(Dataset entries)
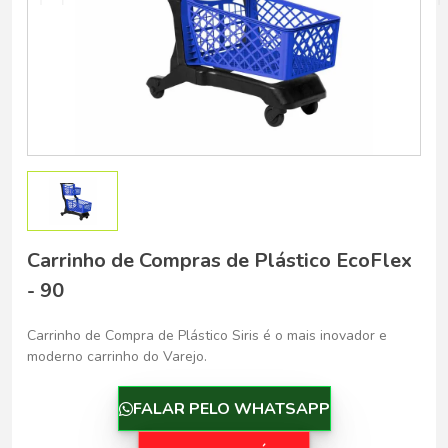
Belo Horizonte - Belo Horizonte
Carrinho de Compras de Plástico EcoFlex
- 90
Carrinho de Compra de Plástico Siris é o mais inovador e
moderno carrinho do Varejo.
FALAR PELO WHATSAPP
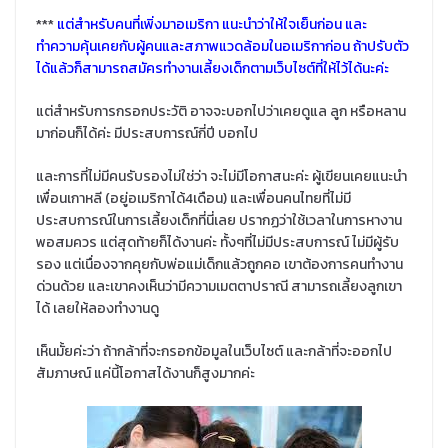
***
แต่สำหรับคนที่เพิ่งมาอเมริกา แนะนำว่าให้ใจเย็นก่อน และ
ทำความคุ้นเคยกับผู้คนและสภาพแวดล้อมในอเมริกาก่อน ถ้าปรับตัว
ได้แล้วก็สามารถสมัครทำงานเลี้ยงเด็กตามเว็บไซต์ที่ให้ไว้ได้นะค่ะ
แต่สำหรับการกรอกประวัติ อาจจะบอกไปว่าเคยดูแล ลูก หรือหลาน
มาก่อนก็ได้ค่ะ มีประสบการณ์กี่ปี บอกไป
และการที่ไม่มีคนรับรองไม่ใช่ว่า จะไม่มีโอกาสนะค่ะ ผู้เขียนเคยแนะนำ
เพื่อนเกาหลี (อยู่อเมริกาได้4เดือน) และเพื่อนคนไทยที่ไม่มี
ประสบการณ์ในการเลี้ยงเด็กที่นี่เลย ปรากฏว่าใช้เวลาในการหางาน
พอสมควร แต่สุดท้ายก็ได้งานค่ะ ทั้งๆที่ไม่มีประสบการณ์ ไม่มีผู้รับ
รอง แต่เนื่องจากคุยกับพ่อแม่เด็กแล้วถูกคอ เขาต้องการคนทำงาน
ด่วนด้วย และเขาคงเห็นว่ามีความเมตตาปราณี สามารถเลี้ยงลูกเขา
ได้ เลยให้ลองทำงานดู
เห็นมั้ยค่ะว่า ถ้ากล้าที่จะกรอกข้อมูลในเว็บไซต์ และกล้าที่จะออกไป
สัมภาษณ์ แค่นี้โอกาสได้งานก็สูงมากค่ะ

> Your assignment: Scan the entries and show every line in which the word "บไซต" is found.

> Exercise output:
ได้แล้วก็สามารถสมัครทำงานเลี้ยงเด็กตามเว็บไซต์ที่ให้ไว้ได้นะค่ะ
เห็นมั้ยค่ะว่า ถ้ากล้าที่จะกรอกข้อมูลในเว็บไซต์ และกล้าที่จะออกไป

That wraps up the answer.